Wednesday, February 18, 2009

My Name is Rachel Corrie: Marquette Performance

Last night I attended a one woman play at Marquette. The Play, My Name is Rachel Corrie was the senior capstone of Marquette actress Jennifer Shine.

Rachel Corrie was a peace activist killed by an Israeli Bulldozer in Gaza in 2003. At the time Ms. Corrie was attempting to stand between the Bulldozer and a Palestinian home that was being torn down to pave the way for Israeli settlers.

Ms. Shine gave a remarkable performance as Rachel. As one audience member remarked "you made me think you were Rachel." No higher praise can be given an actor than that and Ms. Shine truly did accomplish this feat. Her performance was passionate and moving, she brought tears to the eyes of many in the audience last night.

I found the play important for several reasons. First, the play communicates Rachel Corries' passion for a better world. But more than that, the dialog - consisting entirely of the actual words of Ms. Corrie from journals and emails - shows us a young woman who is inherently positive and believes in her fellow humans, but whose faith and hope is severely challenged by the tragedy of the Palestinian people.

Second, by communicating the plight of the Palestinians through the eyes of an outsider, we learn a great deal about the suffering they endure.

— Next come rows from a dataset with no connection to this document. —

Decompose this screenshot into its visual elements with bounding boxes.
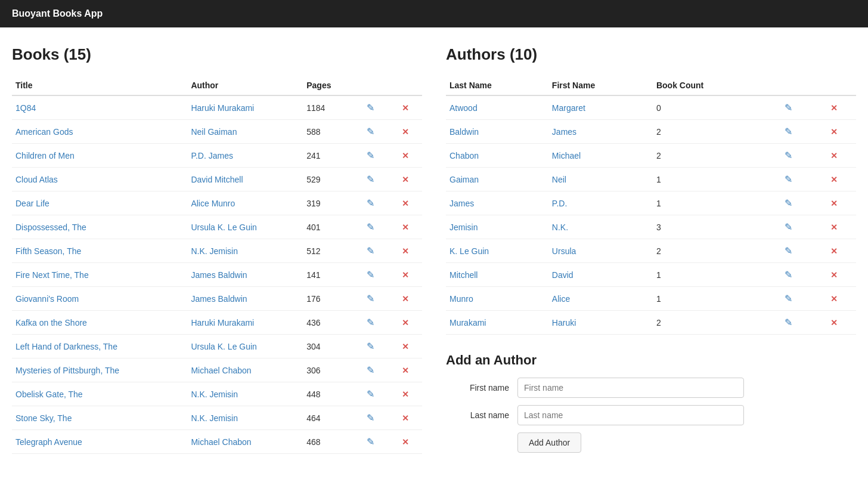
edit-icon[interactable]: ✎ [363,340,378,353]
author-last-name-link[interactable]: James [450,199,474,208]
author-first-name-link[interactable]: Alice [552,294,570,304]
author-last-name-link[interactable]: Atwood [450,103,478,113]
edit-icon[interactable]: ✎ [781,316,796,329]
delete-icon[interactable]: ✕ [398,341,413,353]
book-author-link[interactable]: Ursula K. Le Guin [191,222,257,232]
book-title-link[interactable]: 1Q84 [16,103,36,113]
book-author-link[interactable]: James Baldwin [191,294,247,304]
delete-icon[interactable]: ✕ [827,221,841,233]
edit-icon[interactable]: ✎ [781,173,796,186]
author-last-name-link[interactable]: Munro [450,294,473,304]
edit-icon[interactable]: ✎ [781,292,796,305]
edit-icon[interactable]: ✎ [363,221,378,233]
book-title-link[interactable]: Stone Sky, The [16,413,72,423]
edit-icon[interactable]: ✎ [781,101,796,114]
book-title-link[interactable]: Fifth Season, The [16,246,81,256]
book-author-link[interactable]: David Mitchell [191,175,243,184]
delete-icon[interactable]: ✕ [398,174,413,186]
delete-icon[interactable]: ✕ [398,388,413,400]
author-first-name-link[interactable]: P.D. [552,199,567,208]
book-author-link[interactable]: Michael Chabon [191,437,251,447]
author-last-name-link[interactable]: Jemisin [450,222,478,232]
delete-icon[interactable]: ✕ [827,197,841,209]
delete-icon[interactable]: ✕ [827,174,841,186]
edit-icon[interactable]: ✎ [363,388,378,400]
author-last-name-link[interactable]: Murakami [450,318,486,327]
delete-icon[interactable]: ✕ [398,221,413,233]
delete-icon[interactable]: ✕ [398,317,413,329]
book-author-link[interactable]: James Baldwin [191,270,247,280]
edit-icon[interactable]: ✎ [363,149,378,162]
author-last-name-link[interactable]: Mitchell [450,270,478,280]
delete-icon[interactable]: ✕ [827,126,841,138]
author-last-name-link[interactable]: Gaiman [450,175,479,184]
book-title-link[interactable]: Children of Men [16,151,75,160]
book-author-link[interactable]: Ursula K. Le Guin [191,342,257,351]
author-last-name-link[interactable]: Chabon [450,151,479,160]
last-name-input[interactable] [517,405,744,425]
book-title-link[interactable]: Left Hand of Darkness, The [16,342,117,351]
author-first-name-link[interactable]: N.K. [552,222,568,232]
book-author-link[interactable]: Michael Chabon [191,366,251,375]
author-first-name-link[interactable]: Haruki [552,318,576,327]
edit-icon[interactable]: ✎ [363,435,378,448]
edit-icon[interactable]: ✎ [363,173,378,186]
book-title-link[interactable]: Obelisk Gate, The [16,390,83,399]
delete-icon[interactable]: ✕ [827,293,841,305]
edit-icon[interactable]: ✎ [363,316,378,329]
delete-icon[interactable]: ✕ [827,150,841,162]
edit-icon[interactable]: ✎ [363,364,378,376]
delete-icon[interactable]: ✕ [827,102,841,114]
delete-icon[interactable]: ✕ [827,245,841,257]
edit-icon[interactable]: ✎ [781,221,796,233]
edit-icon[interactable]: ✎ [781,245,796,257]
author-last-name-link[interactable]: K. Le Guin [450,246,489,256]
delete-icon[interactable]: ✕ [398,293,413,305]
author-last-name-link[interactable]: Baldwin [450,127,479,137]
edit-icon[interactable]: ✎ [363,101,378,114]
delete-icon[interactable]: ✕ [398,269,413,281]
edit-icon[interactable]: ✎ [363,292,378,305]
book-title-link[interactable]: American Gods [16,127,73,137]
book-title-link[interactable]: Fire Next Time, The [16,270,89,280]
author-first-name-link[interactable]: David [552,270,574,280]
book-title-link[interactable]: Dispossessed, The [16,222,86,232]
author-first-name-link[interactable]: Margaret [552,103,585,113]
add-author-button[interactable]: Add Author [517,432,581,453]
delete-icon[interactable]: ✕ [398,364,413,376]
book-author-link[interactable]: Haruki Murakami [191,103,254,113]
delete-icon[interactable]: ✕ [398,436,413,448]
author-first-name-link[interactable]: Michael [552,151,581,160]
book-author-link[interactable]: Haruki Murakami [191,318,254,327]
author-first-name-link[interactable]: Ursula [552,246,576,256]
edit-icon[interactable]: ✎ [781,268,796,281]
book-author-link[interactable]: N.K. Jemisin [191,413,238,423]
edit-icon[interactable]: ✎ [781,149,796,162]
edit-icon[interactable]: ✎ [363,197,378,209]
edit-icon[interactable]: ✎ [363,125,378,138]
delete-icon[interactable]: ✕ [827,317,841,329]
edit-icon[interactable]: ✎ [363,268,378,281]
book-author-link[interactable]: P.D. James [191,151,233,160]
book-author-link[interactable]: N.K. Jemisin [191,390,238,399]
delete-icon[interactable]: ✕ [398,197,413,209]
book-title-link[interactable]: Giovanni's Room [16,294,79,304]
delete-icon[interactable]: ✕ [398,102,413,114]
author-first-name-link[interactable]: Neil [552,175,566,184]
edit-icon[interactable]: ✎ [781,197,796,209]
delete-icon[interactable]: ✕ [398,126,413,138]
delete-icon[interactable]: ✕ [827,269,841,281]
book-title-link[interactable]: Dear Life [16,199,49,208]
book-title-link[interactable]: Telegraph Avenue [16,437,82,447]
book-title-link[interactable]: Kafka on the Shore [16,318,87,327]
edit-icon[interactable]: ✎ [363,412,378,424]
book-title-link[interactable]: Cloud Atlas [16,175,58,184]
delete-icon[interactable]: ✕ [398,412,413,424]
first-name-input[interactable] [517,378,744,398]
delete-icon[interactable]: ✕ [398,245,413,257]
book-author-link[interactable]: Alice Munro [191,199,235,208]
edit-icon[interactable]: ✎ [781,125,796,138]
author-first-name-link[interactable]: James [552,127,576,137]
book-author-link[interactable]: Neil Gaiman [191,127,237,137]
delete-icon[interactable]: ✕ [398,150,413,162]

Truly memorable are Rachel's words about the people of Gaza. She describes the agony of numerous check points, the economic disaster, the bulldozing of homes and green houses, bullets whizzing by constantly, homes full of tank blasts, children pyschological damaged by their worn torn lives.

The horror of occupation is brought vividly to life in this play through the words of a woman of courage and passion.

Jennifer Shine told the audience in a Q and A session afterward that she plans to continue doing theatre for the purpose of social justice.

Let us hope so. She's a gifted actress. The arts can communicate much to us and often transform us as well.

In this case an inspiring young woman who lost her life fighting for a better world spoke to us and challenged us. Let us hope we all learned something.

At the play Peace Action Wisconsin set up a table to convey accurate information on the conflict between Israel and Palestine. Check out their web page, as they are very informative.


  1. I went to this as well and pretty much agree with everything you said. I'm so glad this play was performed on MU's campus. We could use more discussion on this issue and ACTION, too (especially as a university--a JESUIT one on top of that) on behalf of those suffering.

  2. Yes! I thougt the Q&A afterward was extremely nice. I made the very last performance, tuesday at 8pm. Just made it and very glad I did.

    We had a good crowd and a good discussion, I heard monday night had an even larger turn out!